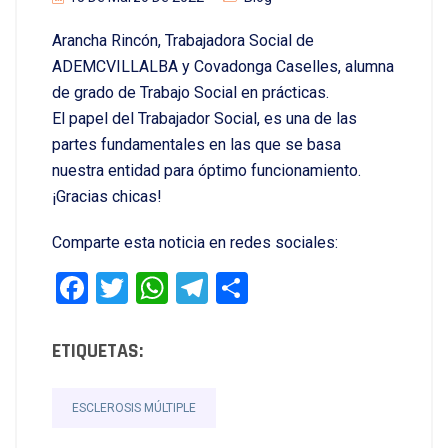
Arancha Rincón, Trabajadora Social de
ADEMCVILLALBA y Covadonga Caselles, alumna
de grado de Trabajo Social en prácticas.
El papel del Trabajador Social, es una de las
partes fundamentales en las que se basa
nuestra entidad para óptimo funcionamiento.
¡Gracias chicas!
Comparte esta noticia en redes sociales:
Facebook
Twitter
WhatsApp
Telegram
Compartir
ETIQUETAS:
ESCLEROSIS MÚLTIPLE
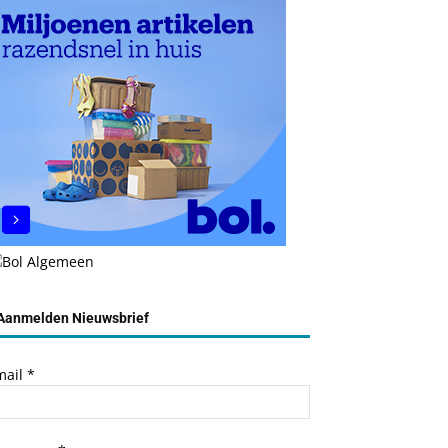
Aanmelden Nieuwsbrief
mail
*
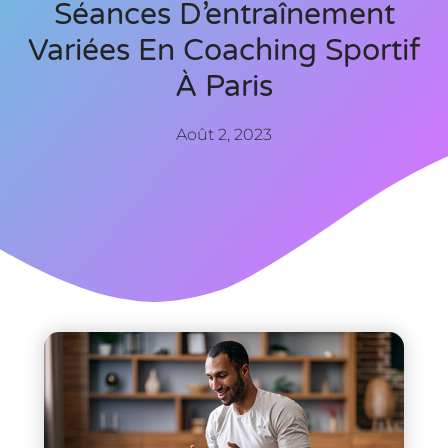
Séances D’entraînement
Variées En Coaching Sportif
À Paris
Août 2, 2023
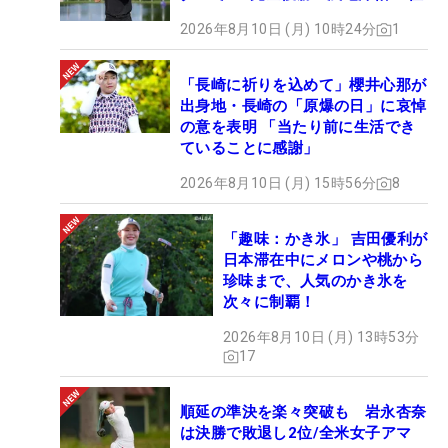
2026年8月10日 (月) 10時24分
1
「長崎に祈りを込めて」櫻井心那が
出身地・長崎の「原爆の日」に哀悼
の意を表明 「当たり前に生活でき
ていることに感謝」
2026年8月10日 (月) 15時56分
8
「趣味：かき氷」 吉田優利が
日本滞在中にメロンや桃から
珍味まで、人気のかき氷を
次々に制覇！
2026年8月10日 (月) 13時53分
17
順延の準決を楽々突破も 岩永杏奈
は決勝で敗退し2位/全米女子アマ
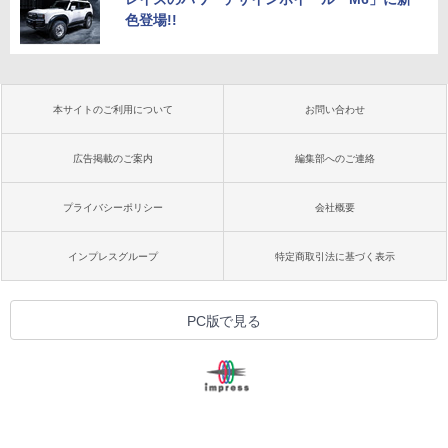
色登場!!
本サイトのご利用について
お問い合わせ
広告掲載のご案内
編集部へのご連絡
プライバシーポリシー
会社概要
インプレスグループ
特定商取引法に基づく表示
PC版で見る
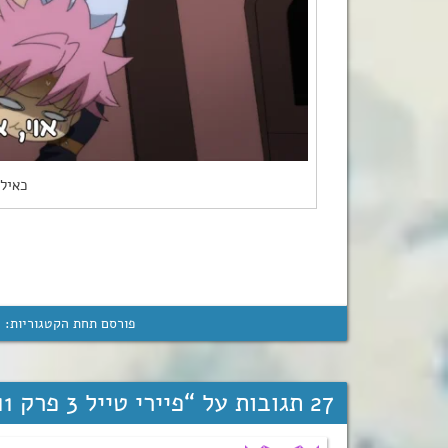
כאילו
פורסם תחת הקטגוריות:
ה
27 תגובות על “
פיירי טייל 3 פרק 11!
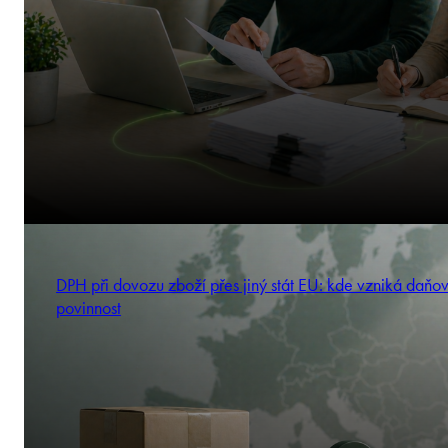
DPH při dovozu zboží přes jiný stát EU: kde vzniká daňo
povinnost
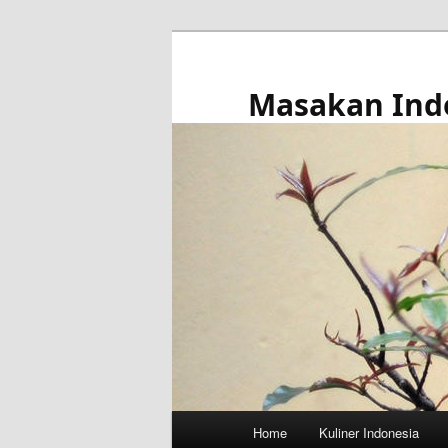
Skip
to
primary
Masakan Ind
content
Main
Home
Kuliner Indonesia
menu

================================

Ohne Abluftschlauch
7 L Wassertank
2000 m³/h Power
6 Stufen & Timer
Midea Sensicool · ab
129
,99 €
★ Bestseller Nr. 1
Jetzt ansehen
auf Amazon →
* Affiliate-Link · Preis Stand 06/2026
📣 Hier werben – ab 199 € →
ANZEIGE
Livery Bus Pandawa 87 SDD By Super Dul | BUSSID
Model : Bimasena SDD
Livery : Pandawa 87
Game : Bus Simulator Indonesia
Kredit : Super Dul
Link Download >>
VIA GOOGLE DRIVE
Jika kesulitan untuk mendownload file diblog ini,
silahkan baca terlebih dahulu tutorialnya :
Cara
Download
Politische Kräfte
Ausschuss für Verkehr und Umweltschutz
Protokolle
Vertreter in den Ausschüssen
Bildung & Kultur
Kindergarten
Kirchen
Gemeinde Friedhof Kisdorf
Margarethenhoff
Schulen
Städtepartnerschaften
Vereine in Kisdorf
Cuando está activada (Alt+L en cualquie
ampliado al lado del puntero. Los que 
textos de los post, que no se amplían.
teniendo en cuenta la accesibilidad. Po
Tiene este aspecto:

================================

§ **EXERCISE BRIEF**: Find the word "Indonesia" in the data and copy out each line where it turns up.

§ **EXERCISE OUTPUT**:
Kuliner Indonesia
Game : Bus Simulator Indonesia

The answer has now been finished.